Our training programme has been developed with the support of the Medicines and Healthcare products Regulatory Authority (MHRA). It is widely recognised by commercial companies as it is readily accessible across the whole of the NHS and sponsors are assured that it meets regulatory requirements. In addition, our GCP training has been added to the list of programmes mutually recognised by TransCelerate member companies.
What is Good Clinical Practice (GCP)?
The principles of ICH-GCP is an international standard for the conduct of clinical research. Undertaking clinical research in compliance with the principles of GCP provides assurance that the rights, safety and well-being of trial subjects are protected, and that the results of the clinical trials are credible and accurate.
What is TransCelerate BioPharma Inc.
TransCelerate BioPharma Inc. is a collaboration of global life-sciences industry companies which aims to find solutions to common issues facing pharmaceutical and biotechnology companies and further improve patient safety.
Ensuring that staff working on clinical research studies receive GCP training of a high standard in each of the countries that life science companies choose to place their research is one such issue. To tackle this, the TransCelerate member companies, (such as GSK, Pfizer, Roche), have developed guidelines for GCP training standards for research teams – including medical, nursing and clinical support staff delivering the clinical research studies.
What does TransCelerate BioPharma Inc recognition mean?
Our GCP training has been added to the list of programmes mutually recognised by TransCelerate member companies.

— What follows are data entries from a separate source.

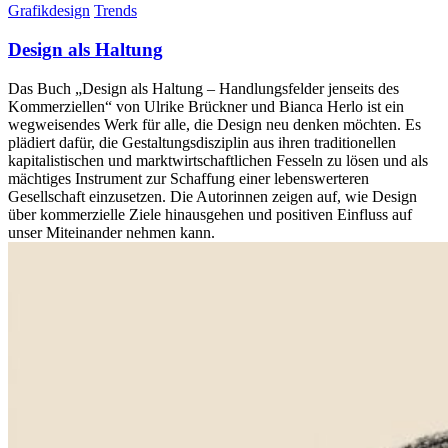
Grafikdesign
Trends
Design als Haltung
Das Buch „Design als Haltung – Handlungsfelder jenseits des
Kommerziellen“ von Ulrike Brückner und Bianca Herlo ist ein
wegweisendes Werk für alle, die Design neu denken möchten. Es
plädiert dafür, die Gestaltungsdisziplin aus ihren traditionellen
kapitalistischen und marktwirtschaftlichen Fesseln zu lösen und als
mächtiges Instrument zur Schaffung einer lebenswerteren
Gesellschaft einzusetzen. Die Autorinnen zeigen auf, wie Design
über kommerzielle Ziele hinausgehen und positiven Einfluss auf
unser Miteinander nehmen kann.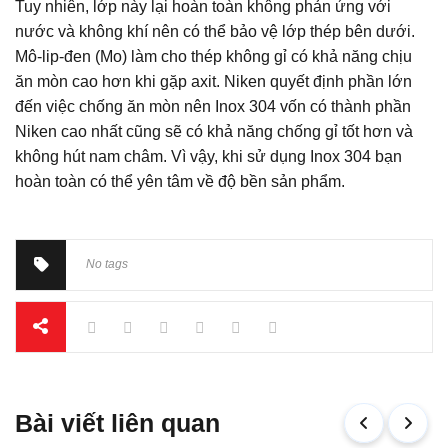
Tuy nhiên, lớp này lại hoàn toàn không phản ứng với
nước và không khí nên có thể bảo vệ lớp thép bên dưới.
Mô-lip-đen (Mo) làm cho thép không gỉ có khả năng chịu
ăn mòn cao hơn khi gặp axit. Niken quyết định phần lớn
đến việc chống ăn mòn nên Inox 304 vốn có thành phần
Niken cao nhất cũng sẽ có khả năng chống gỉ tốt hơn và
không hút nam châm. Vì vậy, khi sử dụng Inox 304 bạn
hoàn toàn có thể yên tâm về độ bền sản phẩm.
No tags
Bài viết liên quan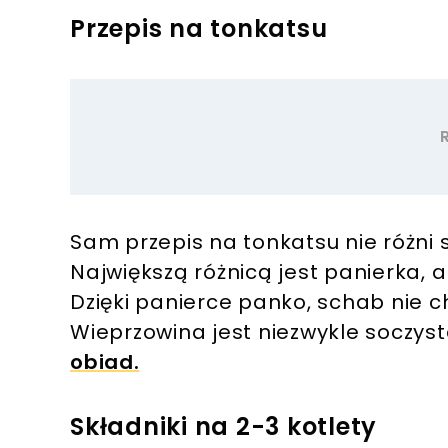
Przepis na tonkatsu
Sam przepis na tonkatsu nie różni
Największą różnicą jest panierka, 
Dzięki panierce panko, schab nie ch
Wieprzowina jest niezwykle soczys
obiad.
Składniki na 2-3 kotlety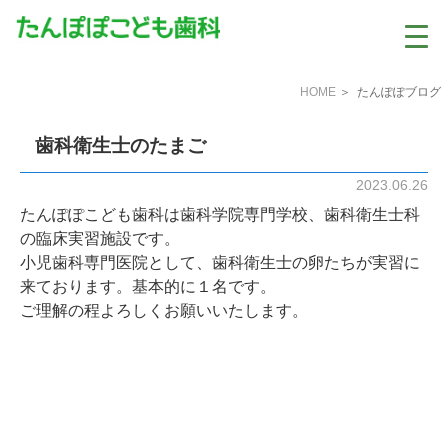
HOME
＞ たんぽぽブログ
歯科衛生士のたまご
2023.06.26
たんぽぽこども歯科は歯科学院専門学校、歯科衛生士科
の臨床実習施設です。
小児歯科専門医院として、歯科衛生士の卵たちが実習に
来ております。基本的に１名です。
ご理解の程よろしくお願いいたします。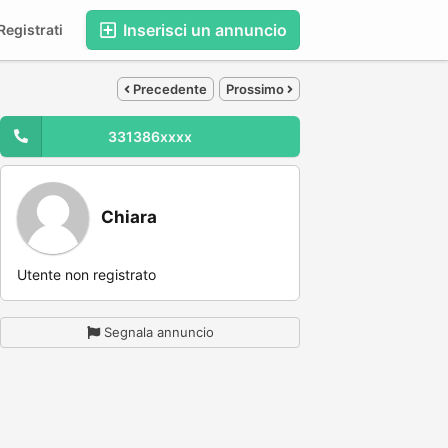
Inserisci un annuncio
egistrati
Precedente
Prossimo
331386xxxx
Chiara
Utente non registrato
Segnala annuncio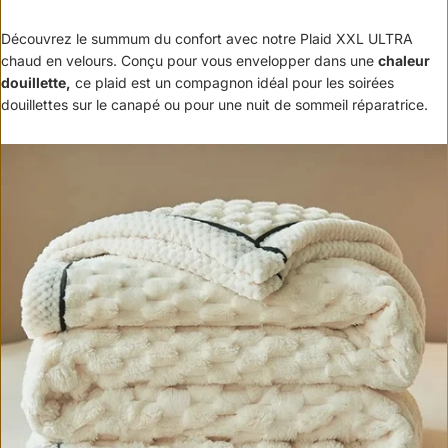
Découvrez le summum du confort avec notre Plaid XXL ULTRA
chaud en velours. Conçu pour vous envelopper dans une
chaleur
douillette,
ce plaid est un compagnon idéal pour les soirées
douillettes sur le canapé ou pour une nuit de sommeil réparatrice.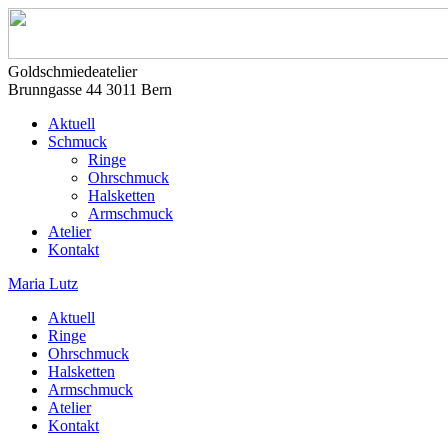
Goldschmiedeatelier
Brunngasse 44 3011 Bern
Aktuell
Schmuck
Ringe
Ohrschmuck
Halsketten
Armschmuck
Atelier
Kontakt
Maria Lutz
Aktuell
Ringe
Ohrschmuck
Halsketten
Armschmuck
Atelier
Kontakt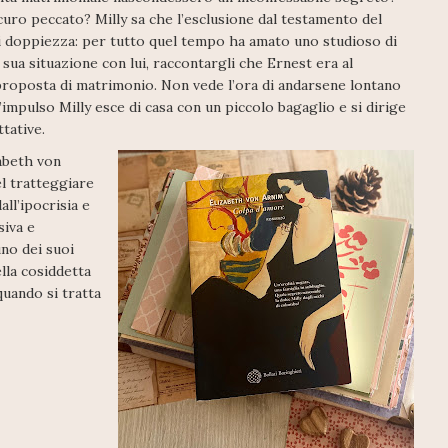
curo peccato? Milly sa che l’esclusione dal testamento del
di doppiezza: per tutto quel tempo ha amato uno studioso di
 sua situazione con lui, raccontargli che Ernest era al
 proposta di matrimonio. Non vede l’ora di andarsene lontano
. D’impulso Milly esce di casa con un piccolo bagaglio e si dirige
tative.
zabeth von
el tratteggiare
all’ipocrisia e
siva e
uno dei suoi
lla cosiddetta
uando si tratta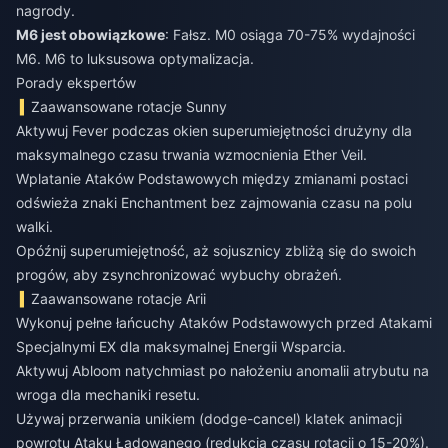
nagrody.
M6 jest obowiązkowe
: Fałsz. M0 osiąga 70-75% wydajności
M6. M6 to luksusowa optymalizacja.
Porady ekspertów
Zaawansowane rotacje Sunny
Aktywuj Fever podczas okien superumiejętności drużyny dla
maksymalnego czasu trwania wzmocnienia Ether Veil.
Wplatanie Ataków Podstawowych między zmianami postaci
odświeża znaki Enchantment bez zajmowania czasu na polu
walki.
Opóźnij superumiejętność, aż sojusznicy zbliżą się do swoich
progów, aby zsynchronizować wybuchy obrażeń.
Zaawansowane rotacje Arii
Wykonuj pełne łańcuchy Ataków Podstawowych przed Atakami
Specjalnymi EX dla maksymalnej Energii Wsparcia.
Aktywuj Abloom natychmiast po nałożeniu anomalii atrybutu na
wroga dla mechaniki resetu.
Używaj przerwania unikiem (dodge-cancel) klatek animacji
powrotu Ataku Ładowanego (redukcja czasu rotacji o 15-20%).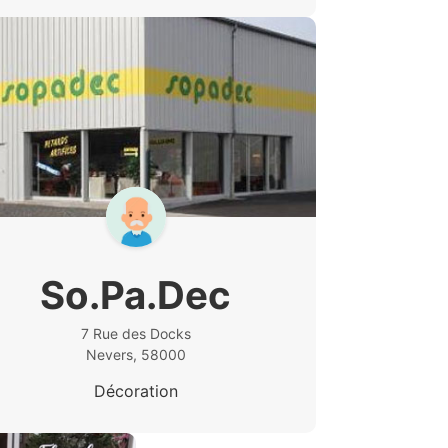
So.Pa.Dec
7 Rue des Docks
Nevers, 58000
Décoration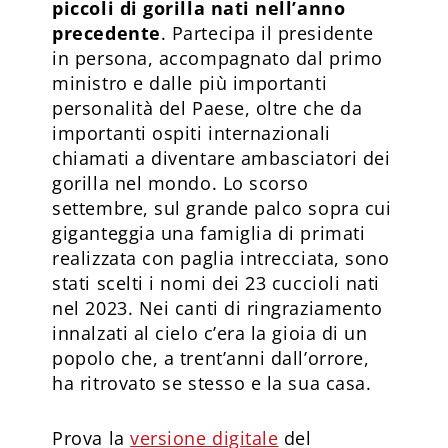
piccoli di gorilla nati nell’anno
precedente
. Partecipa il presidente
in persona, accompagnato dal primo
ministro e dalle più importanti
personalità del Paese, oltre che da
importanti ospiti internazionali
chiamati a diventare ambasciatori dei
gorilla nel mondo. Lo scorso
settembre, sul grande palco sopra cui
giganteggia una famiglia di primati
realizzata con paglia intrecciata, sono
stati scelti i nomi dei 23 cuccioli nati
nel 2023. Nei canti di ringraziamento
innalzati al cielo c’era la gioia di un
popolo che, a trent’anni dall’orrore,
ha ritrovato se stesso e la sua casa.
Prova la
versione digitale
del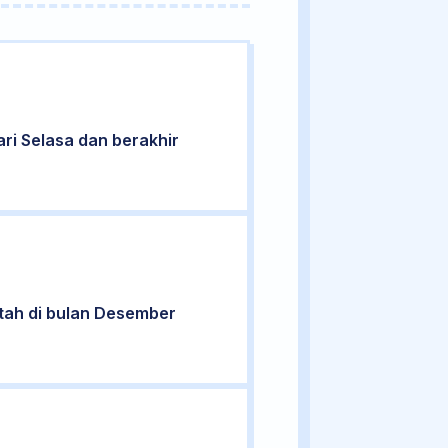
hari Selasa dan berakhir
ntah di bulan Desember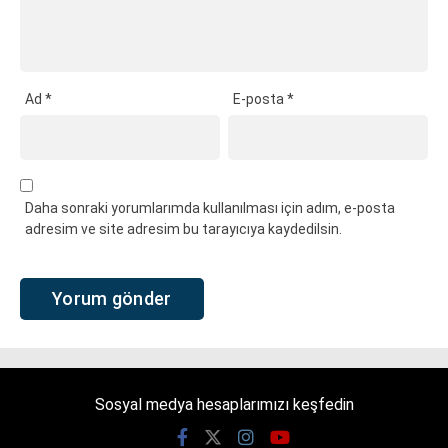
Ad
*
E-posta
*
Daha sonraki yorumlarımda kullanılması için adım, e-posta
adresim ve site adresim bu tarayıcıya kaydedilsin.
Sosyal medya hesaplarımızı keşfedin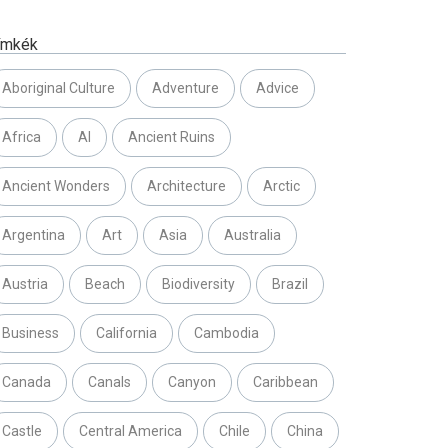
ímkék
Aboriginal Culture
Adventure
Advice
Africa
AI
Ancient Ruins
Ancient Wonders
Architecture
Arctic
Argentina
Art
Asia
Australia
Austria
Beach
Biodiversity
Brazil
Business
California
Cambodia
Canada
Canals
Canyon
Caribbean
Castle
Central America
Chile
China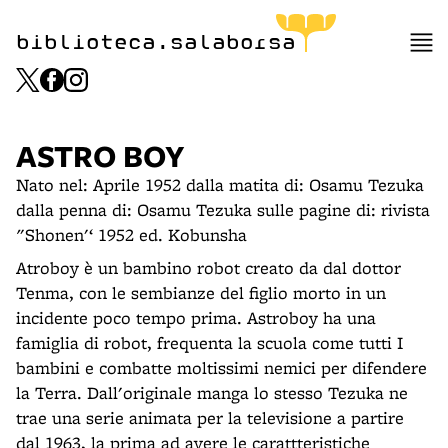
biblioteca.salaborsa
ASTRO BOY
Nato nel: Aprile 1952 dalla matita di: Osamu Tezuka
dalla penna di: Osamu Tezuka sulle pagine di: rivista
"Shonen'‘ 1952 ed. Kobunsha
Atroboy è un bambino robot creato da dal dottor
Tenma, con le sembianze del figlio morto in un
incidente poco tempo prima. Astroboy ha una
famiglia di robot, frequenta la scuola come tutti I
bambini e combatte moltissimi nemici per difendere
la Terra. Dall'originale manga lo stesso Tezuka ne
trae una serie animata per la televisione a partire
dal 1963, la prima ad avere le carattteristiche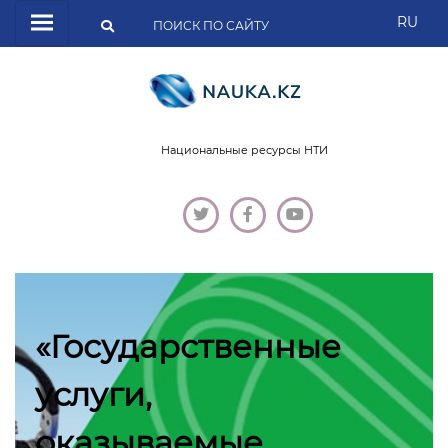
RU
Национальные ресурсы НТИ
«Государственные
услуги,
оказываемые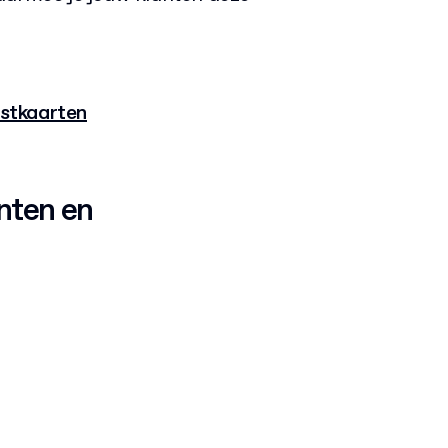
rstkaarten
nten en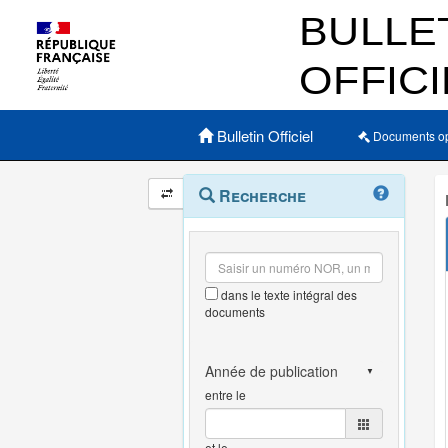
Menu principal
Bulletin Officiel
Documents o
Navigation
Menu
Recherche
contextuel
et
outils
annexes
dans le texte intégral des
documents
entre le
et le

This means that it meets the Minimum Criteria for GCP (see below) Investigator Site Personnel Training identified by TransCelerate BioPharma Inc. as necessary to enable mutual recognition of GCP training among trial sponsors.
In practical terms this means that, when a study is placed at a site in the NHS, if the Principal Investigator and the research team have completed GCP training provided by the NIHR Clinical Research Network, they will not be required to undertake further company-specific GCP training. This will help to streamline study set-up and allow research teams to focus on other important set-up activities such as pre-screening patients.
In 2014 our GCP training attracted attention outside of the UK and is was rolled out by the Peter MacCallum Cancer Centre, Australia’s only public hospital solely dedicated to cancer treatment, research and education. Sophie Mepham, Head of the Clinical Trials Unit at the Centre said:
“We realised that we had nothing like this programme in Australia. There is so much expertise within the Clinical Research Network and we were very keen to collaborate to embed this programme within our research culture. There was no need to re-invent or re-design it. It’s absolutely fit-for-purpose.”
“Using the GCP training model has made a significant change. Staff who have had the training have an enhanced understanding of the central importance of GCP. We have already used the programme to train 10% of our staff and are confident that this approach will ensure the ongoing high quality of clinical trials at Peter Mac.”